Cal Mason jeta un dernier regard au Gemini, toujours en train d’essayer de s’extraire de l’attraction gravitationnelle de Yar, et à Penny et le reste de l’escadre se mettant en formation d’atterrissage.

Ça vaut le coup, pensa Cal. Le temps qu’il convainque l’Amiral Showalter que l’attaque Vanduul était plus qu’un simple vol, le clan Vanduul aurait disparu dans son territoire, et le commandement militaire n’autoriserait jamais une opération dans l’espace ennemi. Donc c’était dit. “Ça vaut le coup,” se répéta-t-il, et il chargea le fichier Navplan adéquat.

L’ordinateur prit le contrôle lorsque Cal plongea dans le point de saut. Il n’avait plus maintenant qu’à attendre, tandis que l’ordinateur se mouvait à travers l’interespace avec une perfection programmée, et à espérer que les Vanduul n’étaient pas installés de l’autre côté, les canons prêts à détruire n’importe quel idiot téméraire qui tenterait de les suivre… Hmm… Il aurait probablement dû songer à ça plus tôt.
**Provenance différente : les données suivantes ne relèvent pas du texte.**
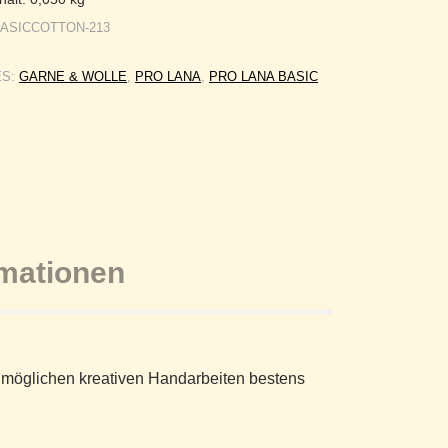
BASICCOTTON-213
ES:
GARNE & WOLLE
,
PRO LANA
,
PRO LANA BASIC
rmationen
le möglichen kreativen Handarbeiten bestens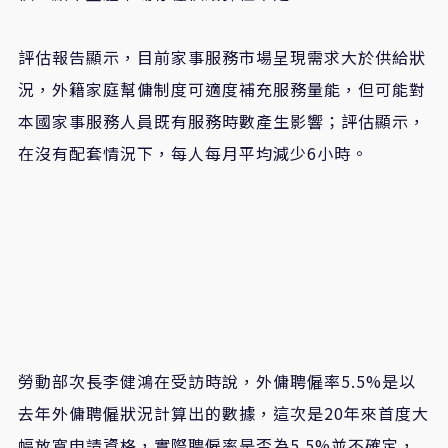
評估報告顯示，目前家事服務市場呈現需求大於供給狀
況，外籍家庭幫傭制度可適度補充服務量能，但可能對
本國家事服務人員既有服務時數產生影響；評估顯示，
在沒有配套情況下，每人每月平均減少6小時。
勞動部次長李健鴻在受訪時說，外傭聘僱率5.5%是以
去年外傭聘僱狀況計算出的數據，這次是20年來首度大
幅放寬申請資格，實際聘僱率是否為5.5%並不確定，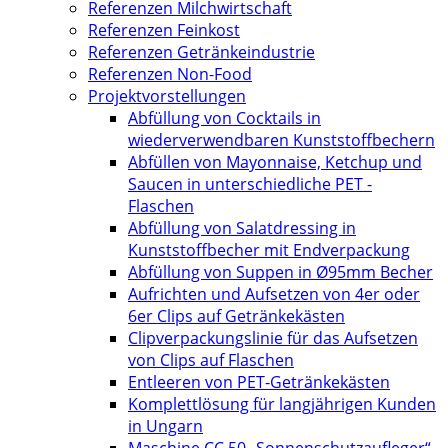
Referenzen Milchwirtschaft
Referenzen Feinkost
Referenzen Getränkeindustrie
Referenzen Non-Food
Projektvorstellungen
Abfüllung von Cocktails in
wiederverwendbaren Kunststoffbechern
Abfüllen von Mayonnaise, Ketchup und
Saucen in unterschiedliche PET -
Flaschen
Abfüllung von Salatdressing in
Kunststoffbecher mit Endverpackung
Abfüllung von Suppen in Ø95mm Becher
Aufrichten und Aufsetzen von 4er oder
6er Clips auf Getränkekästen
Clipverpackungslinie für das Aufsetzen
von Clips auf Flaschen
Entleeren von PET-Getränkekästen
Komplettlösung für langjährigen Kunden
in Ungarn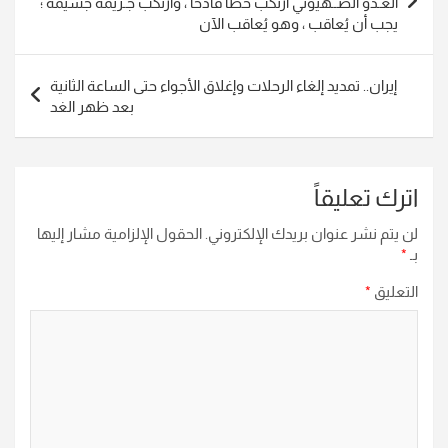
العـدو الصــهيوني ارتكب خطأً فادحًا ، وارتكب جـريمةً جسيمةً ؛
يجب أن يُعاقب ، وهو يُعاقب الآن
إيران.. تمديد إلغاء الرحلات وإغلاق الأجواء حتى الساعة الثانية
بعد ظهر الغد
اترك تعليقاً
لن يتم نشر عنوان بريدك الإلكتروني.
الحقول الإلزامية مشار إليها
بـ
*
التعليق
*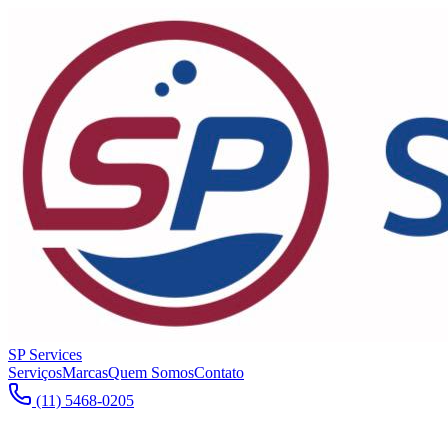
SP Services
Serviços
Marcas
Quem Somos
Contato
(11) 5468-0205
Cal regarda le compte à rebours sur son écran. Il s’empara lentement des commandes de vol. Un doigt s’attardait au-dessus du projecteur de bouclier, au cas où.

Il déboucha de l’autre côté, prêt à tout, puis poussa un soupir de soulagement. Tout allait bien. Il pouvait voir le vaisseau amiral en train de rejoindre le reste de son clan; une flotte de transporteurs-ferrailleurs, cargos, petits destroyers et de ravitailleurs, probablement les fruits de centaines de combats durant des décennies d’errance.

Cal éteignit tous les systèmes extérieurs pour minimiser sa signature énergétique et coupa ses moteurs après s’être propulsé en direction de la flotte. Il devait pouvoir s’approcher d’assez près, à moins qu’ils ne changent de trajectoire. Pour le voir, il leur faudrait regarder par le hublot. Il n’apparaîtrait pas sur leurs scanners. Les gens comptaient trop sur leurs scanners et la technologie pour couvrir leurs arrières. Cal ne comptait plus le nombre de fois où il s’était sorti du pétrin parce que les gens ne faisaient pas confiance à leurs sens ou ne les utilisaient même pas.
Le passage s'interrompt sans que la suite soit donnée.